Why aren't school board trustees allowed medical and dental benefits??? I mean, I don't agree with the Catholic school board's existence, but as long as it does exist the trustees are still people with jobs, and if OHIP isn't going to step up then jobs should have medical and dental benefits. WTF?

3 comments:

M@ said...

I think I have an answer on the trustee one: being a trustee is far from a full-time job. I last paid attention to them in the mid-90s, and at that point I think Hamilton board trustees were paid about $8000 a year for their services, which was half what trustees got in Toronto (big scandal at the time).

They're more like corporate board members than employees, really, except that they're elected by the public (or a subset of the public; I no longer remember how, because I left the church before being able to vote). I suspect that an elected office that doesn't have a job as such isn't entitled to health benefits.

On the union one, no idea but please post an update if you find out!

laura k said...

I Googled "mike harris anti-union laws" and found lots of things. I don't have enough background (or patience right now) to find a good, concise answer to your question, but that search string should help.

Card-membership is usually just a way of saying official union membership. In the US you used to hear the expression "card-carrying Communist", a dumb way of saying "bona fide".

I don't know if that's how this columnist is using the expression, but The Star loves to use catch-phrase-y expressions without explaining them.

I'm with M@: let us know if you learn more!

impudent strumpet said...

THAT I did not know! The whole thing makes much better sense knowing that it isn't a full-time job! I vaguely remember from high school some fuss that the trustees only got paid $5,000 a year, and I thought this was obscenely low and no one could ever support themselves on that, but I figured it was just a symptom of Mike Harris.

I no longer remember how, because I left the church before being able to vote

In Toronto at least, there's a form with your property tax assessment thingy where you indicate whether you're entitled to vote for Catholic or French boards, and then indicate which board you want your property taxes to support. Then this information ends up on the municipal voter rolls (roles?) and you get a ballot with the trustees for the board you support.
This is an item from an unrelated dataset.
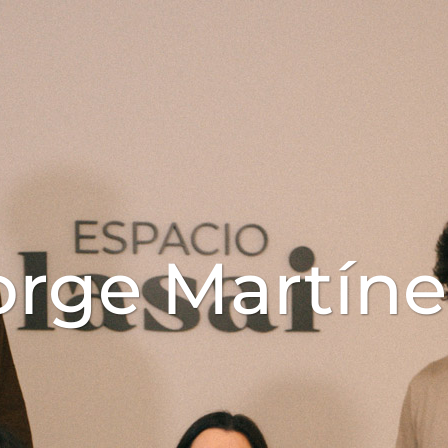
orge Martíne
You're entitled to vote for the Catholic board if you have been baptised and perhaps under some other circumstances too. I don't know the details, I just remember that I am entitled to vote Catholic by virtue of my baptism so I indicated this on the form, and then said that my property taxes should support the public board in the hopes that someone might notice there are Catholics supporting the public board. I don't know how to find out if anyone notices though. I recently learned that you can renounce your baptism, so I'm trying to figure out whether it's more effective to do that or to be on record as a Catholic who supports the public school board.

I Googled "mike harris anti-union laws" and found lots of things.

Yeah, everything I've been able to google up is similarly complex. I was kind of hoping that there might be a "for dummies" version out there. I'll see if I can find/figure out more, but things that practically predate the internet but aren't quite historical are the worst.

Card-membership is usually just a way of saying official union membership.

Which still exists. At least I've joined a union after 1996, and it seemed real and official and no one was going "OMG, this isn't a real union, things were so much better in the good old days."